Havia um zelador de um prédio comercial, que era habilidoso com o controle de consumo de água. Com ele não havia desperdício, checava diariamente o hidrômetro para ver o consumo diário. Havendo um acréscimo repentino do consumo, lá ia ele de conjunto em conjunto à procura de algum vazamento. E achava. Com isso, evitava-se surpresas no consumo mensal dá água. Eu era o síndico do prédio, e ele contou que era aposentado da Sabesp. Mas, ele na verdade trabalhava no antigo Gasômetro de Santos.

Eu, que sempre gostei de história, claro que sabia sobre a explosão do gasômetro de Santos, ocorrida em 1967. Então, ele que viveu de perto o assunto, contou o que aconteceu.

O gasômetro de Santos explodiu em 9 de janeiro de 1967. Para ser mais preciso, não foi bem o gasômetro que explodiu e sim, o reservatório de distribuição que havia na Rua Marechal Pêgo Júnior, cujo terreno avançava até avenida Conselheiro Nébias e a avenida Campos Salles, onde atualmente há um supermercado. Mas, a fábrica de gás propriamente dita ficava na rua Marques de Herval, no Valongo, longe do local da explosão.

Com a explosão do centro de distribuição, todo o sistema de gás da cidade ficou inutilizável: imaginem quilômetros de tubulação que em questão de segundos foi completamente dilatada, destruída. Seria inviável financeiramente reconstruir o sistema, então foi extinto o serviço de gás encanado na cidade de Santos de então.

E os empregados? O seu José era um deles. O desespero de centenas de famílias, que ficariam sem trabalho. Os trabalhadores da antiga CSEG (Cia. de Serviços de Eletricidade e Gás S/A) ficariam à mercê da sorte, não fossem os esforços do SINTIUS (Sindicato dos Trabalhadores nas Indústrias Urbanas de Santos), que conseguiu com que os empregados da empresa de gás fossem absorvidos pela SBS (Companhia de Saneamento Básico da Baixada Santista), anos depois encampada pela Sabesp. Seu José então tinha um novo emprego: de gás, para água.

Mas o que aconteceu? Como foi que toda uma estrutura de repente ficou inutilizada?

Seu José contou: erro humano, de um homem só. Sim. Havia uma fragilidade que não fora prevista. O sistema funcionava assim: a fábrica, no Valongo iniciava a produção do gás e enviava, através da tubulação, o gás para o centro de distribuição. Os gases eram acumulados em grandes reservatórios, apelidados de Zepelins. Iam enchendo um a um e, ao estarem completos, abria-se o registro para liberar o consumo já na madrugada para a tubulação da cidade.

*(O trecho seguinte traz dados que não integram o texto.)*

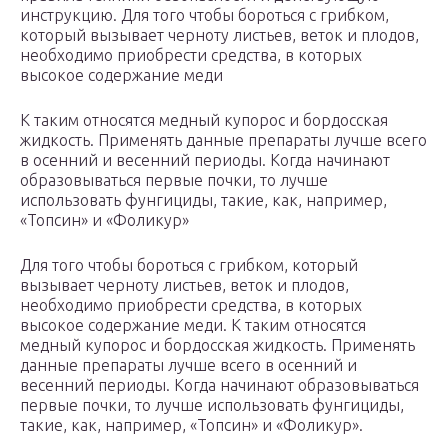
инструкцию. Для того чтобы бороться с грибком,
который вызывает черноту листьев, веток и плодов,
необходимо приобрести средства, в которых
высокое содержание меди
К таким относятся медный купорос и бордосская
жидкость. Применять данные препараты лучше всего
в осенний и весенний периоды. Когда начинают
образовываться первые почки, то лучше
использовать фунгициды, такие, как, например,
«Топсин» и «Фоликур»
Для того чтобы бороться с грибком, который
вызывает черноту листьев, веток и плодов,
необходимо приобрести средства, в которых
высокое содержание меди. К таким относятся
медный купорос и бордосская жидкость. Применять
данные препараты лучше всего в осенний и
весенний периоды. Когда начинают образовываться
первые почки, то лучше использовать фунгициды,
такие, как, например, «Топсин» и «Фоликур».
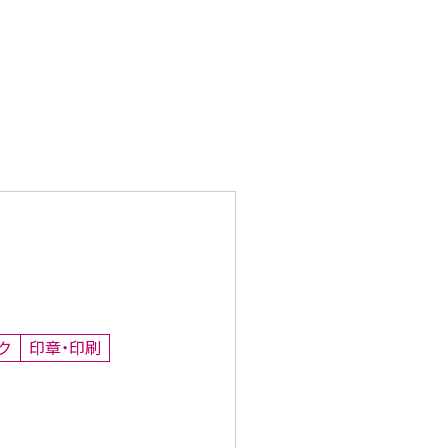
ク
印章・印刷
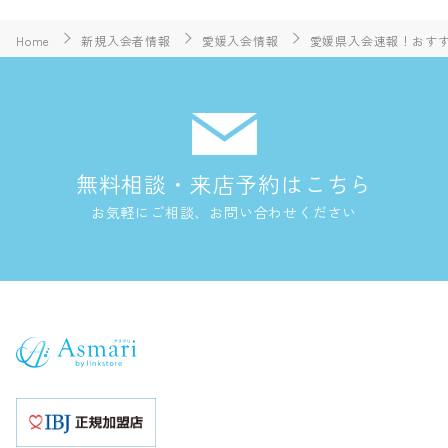
Home
新規入会者情報
愛媛入会情報
愛媛県入会速報！おすすめ
無料相談・来店予約はこちら
お気軽にご相談、お問い合わせください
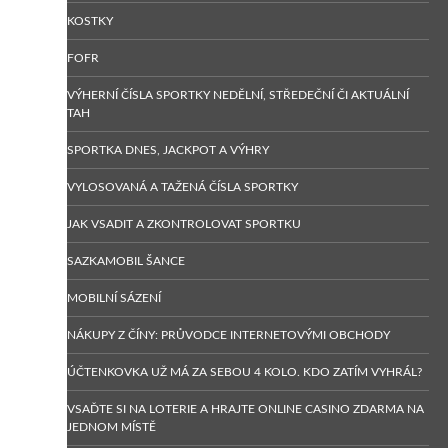
KOSTKY
FOFR
VÝHERNÍ ČÍSLA SPORTKY NEDĚLNÍ, STŘEDEČNÍ ČI AKTUÁLNÍ
TAH
SPORTKA DNES, JACKPOT A VÝHRY
VYLOSOVANÁ A TAŽENÁ ČÍSLA SPORTKY
JAK VSADIT A ZKONTROLOVAT SPORTKU
SAZKAMOBIL ŠANCE
MOBILNÍ SÁZENÍ
NÁKUPY Z ČÍNY: PRŮVODCE INTERNETOVÝMI OBCHODY
ÚČTENKOVKA UŽ MÁ ZA SEBOU 4 KOLO. KDO ZATÍM VYHRÁL?
VSAĎTE SI NA LOTERIE A HRAJTE ONLINE CASINO ZDARMA NA
JEDNOM MÍSTĚ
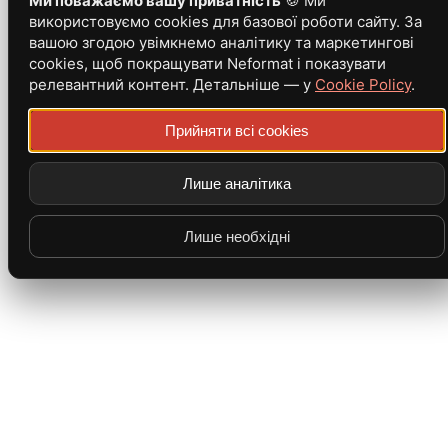
Ми поважаємо вашу приватність
🍪 Ми
використовуємо cookies для базової роботи сайту. За
вашою згодою увімкнемо аналітику та маркетингові
cookies, щоб покращувати Neformat і показувати
релевантний контент. Детальніше — у
Cookie Policy
.
Прийняти всі cookies
Лише аналітика
Лише необхідні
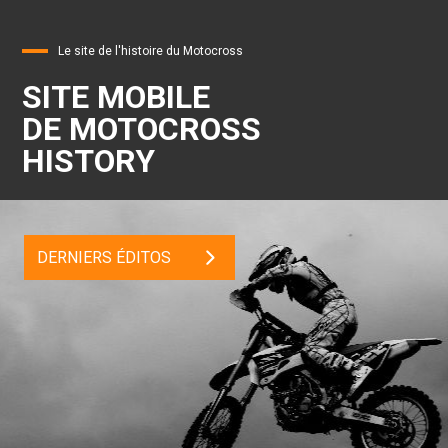
Le site de l'histoire du Motocross
SITE MOBILE
DE MOTOCROSS
HISTORY
DERNIERS ÉDITOS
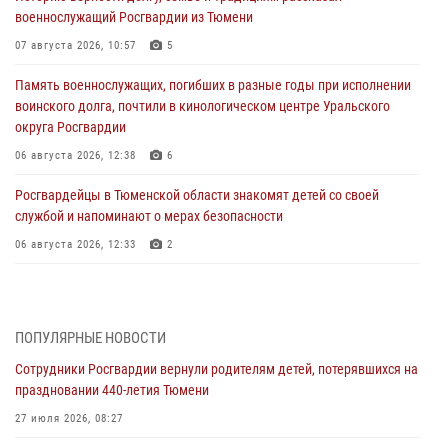
военнослужащий Росгвардии из Тюмени
07 августа 2026, 10:57
5
Память военнослужащих, погибших в разные годы при исполнении
воинского долга, почтили в кинологическом центре Уральского
округа Росгвардии
06 августа 2026, 12:38
6
Росгвардейцы в Тюменской области знакомят детей со своей
службой и напоминают о мерах безопасности
06 августа 2026, 12:33
2
Росгвардейцы приняли участие в фотопроекте «Прогуляемся по
Тюменской области» в рамках акции «Храним огонь Победы»
06 августа 2026, 04:41
3
ПОПУЛЯРНЫЕ НОВОСТИ
Сотрудники Росгвардии вернули родителям детей, потерявшихся на
Росгвардейцы в Тюменской области почтили память генерала
праздновании 440-летия Тюмени
армии Ивана Кирилловича Яковлева
27 июля 2026, 08:27
05 августа 2026, 11:03
4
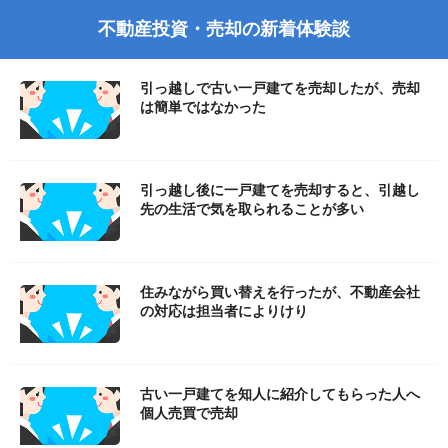
不動産投資・売却の新着体験談
引っ越しで古い一戸建てを売却したが、売却
は簡単ではなかった
引っ越し後に一戸建てを売却すると、引越し
先の生活で気を取られることが多い
住みながら買い替えを行ったが、不動産会社
の対応は担当者によりけり
古い一戸建てを知人に紹介してもらった人へ
個人売買で売却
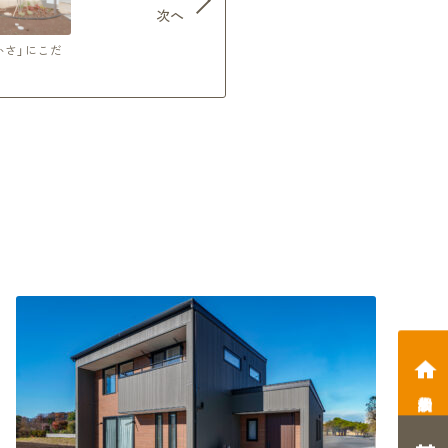
次へ
かさ」にこだ
相談会予約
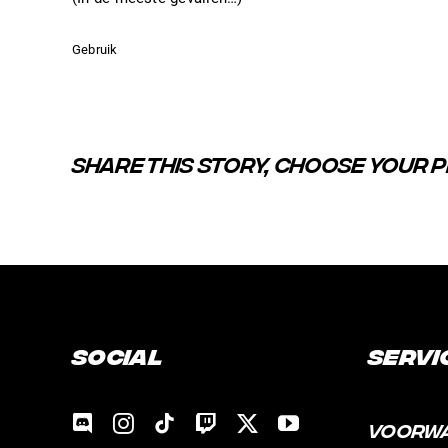
Gebruik
SHARE THIS STORY, CHOOSE YOUR 
Social
Servi
VOORW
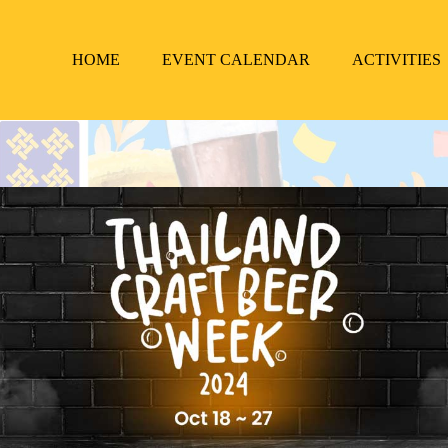
HOME
EVENT CALENDAR
ACTIVITIES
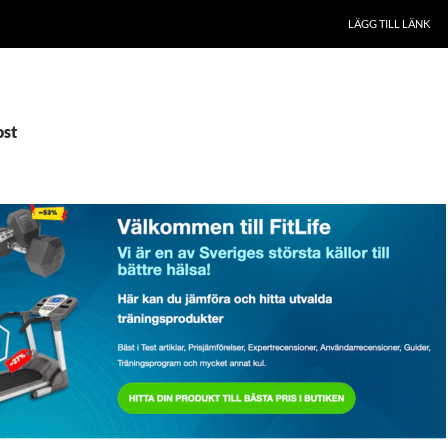
LÄGG TILL LÄNK
ost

Porém, naquela madrugada o tal registro não foi aberto. Algo aconteceu, talvez o funcionário responsável pela abertura tinha dormido. E o precário sistema não acusou uma sobrecarga. Com a forte pressão acumulada em um dos zepelins, o primeiro a ser preenchido no início da madrugada, houve a explosão.

Felizmente não houve mortes. Mas, houve centenas de feridos, com a destruição de imóveis, e os que restaram nas redondezas tiveram suas estruturas comprometidas. Como por exemplo, a Igreja do Sagrado Coração de Jesus, situada na rua de trás do gasômetro a rua da Constituição. Teve que ser demolida e a igreja foi reconstruída na avenida Bartolomeu de Gusmão. Havia também na mesma rua da Constituição a rede de trólebus, das linhas 5, 53 e 54. Como estava sendo instalada a rede aérea na avenida Conselheiro Nébias, com previsão para inaugurar o primeiro trecho no dia 26 de janeiro, temporariamente os trólebus tiveram que forçosamente estrear a nova fiação por cerca de duas semanas.

Logo cedo, a população se viu sem gás encanado, e buscaram comprar lamparinas, fervedores elétricos e botijões. E Santos passou a usar o GLP, o gás de botijão.

Seu José ainda comentou que o funcionário, desnorteado com o problema causado, talvez por falha humana mesmo somada à precariedade da estrutura, teve problemas psicológicos e logo foi aposentado.

Seu José faleceu já há alguns anos. Mas, teve alguém para contar a história.